Frequently Asked Questions
Can NHS services use VoIP?
Yes, VoIP is widely used across primary and secondary care and will become the standard as the analogue PSTN is withdrawn by 2027. The requirement is that the system protects patient information, maintains reliable access to emergency services and is assessed through the organisation's information governance processes. The technology itself is well established for clinical settings, and the duties attach to how it is configured and governed rather than to the label.
What call recording rules apply to NHS phone calls?
Recording a call that contains health information is processing of special category data under the UK GDPR and the Data Protection Act 2018, so it needs a lawful basis, an Article 9 condition, a defined purpose and a set retention period. Callers should be informed that recording takes place. Recordings must be stored securely with access limited to those who need it, and deleted once the purpose has passed.

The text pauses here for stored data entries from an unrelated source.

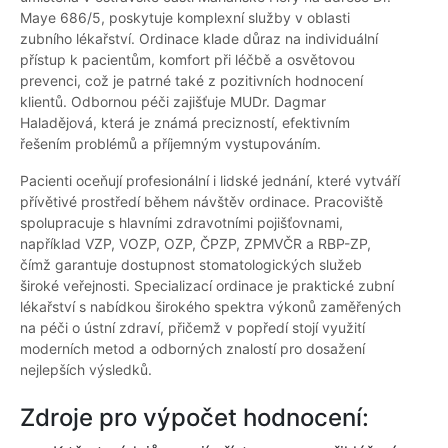
Maye 686/5, poskytuje komplexní služby v oblasti
zubního lékařství. Ordinace klade důraz na individuální
přístup k pacientům, komfort při léčbě a osvětovou
prevenci, což je patrné také z pozitivních hodnocení
klientů. Odbornou péči zajišťuje MUDr. Dagmar
Haladějová, která je známá precizností, efektivním
řešením problémů a příjemným vystupováním.
Pacienti oceňují profesionální i lidské jednání, které vytváří
přívětivé prostředí během návštěv ordinace. Pracoviště
spolupracuje s hlavními zdravotními pojišťovnami,
například VZP, VOZP, OZP, ČPZP, ZPMVČR a RBP-ZP,
čímž garantuje dostupnost stomatologických služeb
široké veřejnosti. Specializací ordinace je praktické zubní
lékařství s nabídkou širokého spektra výkonů zaměřených
na péči o ústní zdraví, přičemž v popředí stojí využití
moderních metod a odborných znalostí pro dosažení
nejlepších výsledků.
Zdroje pro výpočet hodnocení: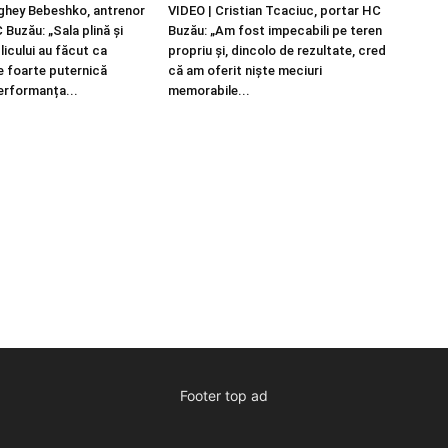
ghey Bebeshko, antrenor
VIDEO | Cristian Tcaciuc, portar HC
 Buzău: „Sala plină și
Buzău: „Am fost impecabili pe teren
blicului au făcut ca
propriu și, dincolo de rezultate, cred
ie foarte puternică
că am oferit niște meciuri
performanța...
memorabile...
Footer top ad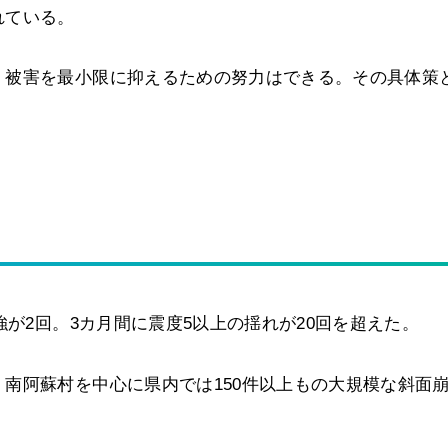
れている。
、被害を最小限に抑えるための努力はできる。その具体策
強が2回。3カ月間に震度5以上の揺れが20回を超えた。
南阿蘇村を中心に県内では150件以上もの大規模な斜面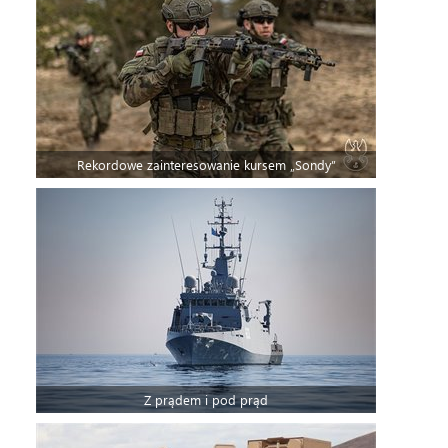
Rekordowe zainteresowanie kursem „Sondy”
Z prądem i pod prąd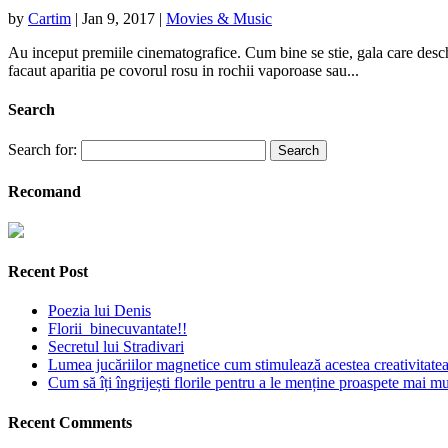
by
Cartim
|
Jan 9, 2017
|
Movies & Music
Au inceput premiile cinematografice. Cum bine se stie, gala care desch
facaut aparitia pe covorul rosu in rochii vaporoase sau...
Search
Search for:
Recomand
Recent Post
Poezia lui Denis
Florii binecuvantate!!
Secretul lui Stradivari
Lumea jucăriilor magnetice cum stimulează acestea creativitatea 
Cum să îți îngrijești florile pentru a le menține proaspete mai mu
Recent Comments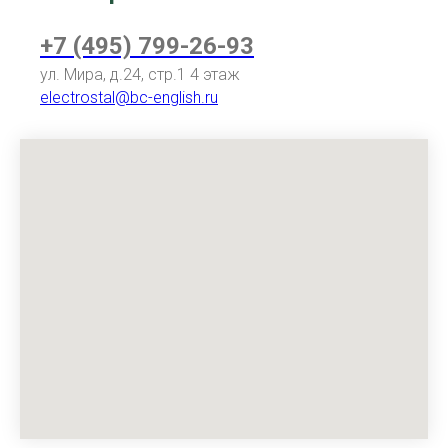
+7 (495) 799-26-93
ул. Мира, д.24, стр.1 4 этаж
electrostal@bc-english.ru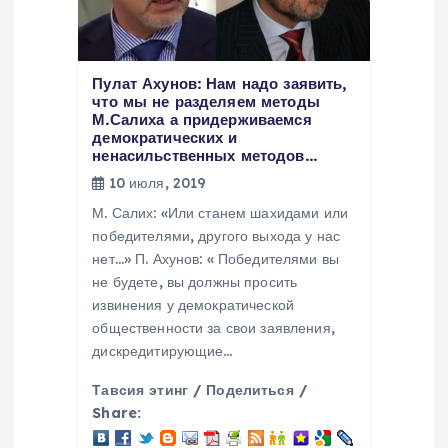
п
о
Пулат Ахунов: Нам надо заявить,
з
что мы не разделяем методы
М.Салиха а придерживаемся
демократических и
а
ненасильственных методов…
10 июля, 2019
п
М. Салих: «Или станем шахидами или
победителями, другого выхода у нас
и
нет…» П. Ахунов: « Победителями вы
не будете, вы должны просить
с
извинения у демократической
общественности за свои заявления,
я
дискредитирующие…
м
Тавсия этинг / Поделиться /
Share: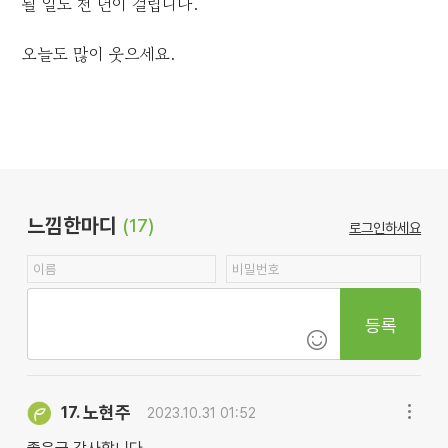
될 일도 천 년이 걸립니다.
오늘도 많이 웃으세요.
느낌한마디
(17)
로그인하세요
등록
노현주
17.
2023.10.31 01:52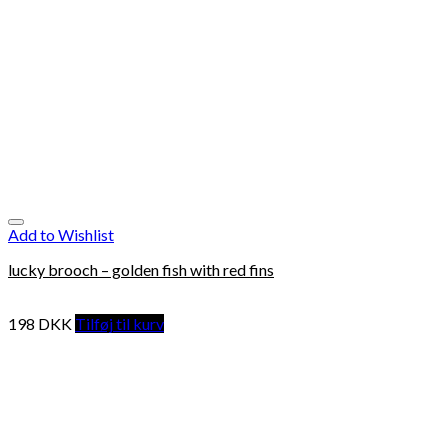
Add to Wishlist
lucky brooch – golden fish with red fins
198
DKK
Tilføj til kurv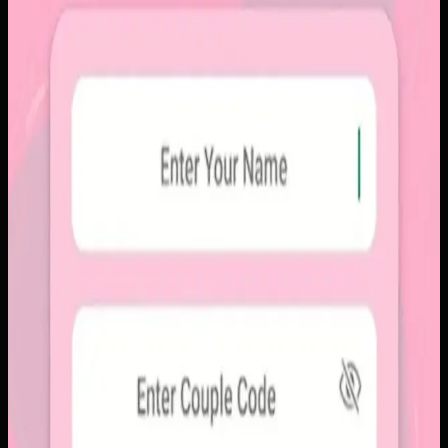
Sebelumnya
Platform sosial umum sering membuat momen personal
tenggelam di antara konten publik, iklan, dan tekanan
untuk selalu tampil sempurna. Pengguna membutuhkan
alur berbagi yang lebih intim, cepat, dan tidak terasa ramai.
Yang kami bangun
Kami membangun aplikasi mobile dengan alur berbagi yang
ringkas, notifikasi cepat, dan arsip momen yang tersusun
rapi. Sistemnya dirancang untuk percakapan visual yang
lebih personal tanpa membawa beban feed publik.
Baca studi kasus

Is VoIP secure enough for patient data discussions?
VoIP can be secure enough when configured with appropriate technical controls such as encryption of voice traffic and strict access control. Because health data is special category data, the organisation must be able to evidence how it protects calls in transit and any recordings at rest. Security adequacy is judged through the organisation's information governance assessment rather than the technology label alone, and any hosting supplier must be bound by a written processor agreement.
What does NHS Digital say about VoIP?
National guidance directs NHS organisations to assess data and cyber security through the Data Security and Protection Toolkit published on GOV.UK, which is the framework for judging whether telephony arrangements are adequate. The toolkit covers the controls and governance expected when handling patient information. Each organisation maps its own VoIP deployment to that assessment and records the outcome as evidence.
How do GP practices prepare for PSTN switch-off?
Practices should inventory every line and connected device, test each on the digital service or replace it, and fit battery back-up so a power cut does not block a 999 call. Engaging the communications provider early lets the practice flag clinical criticality and agree a safe migration sequence. The transition should be aligned with the practice's information governance and security assessment so that the new system is both resilient and compliant.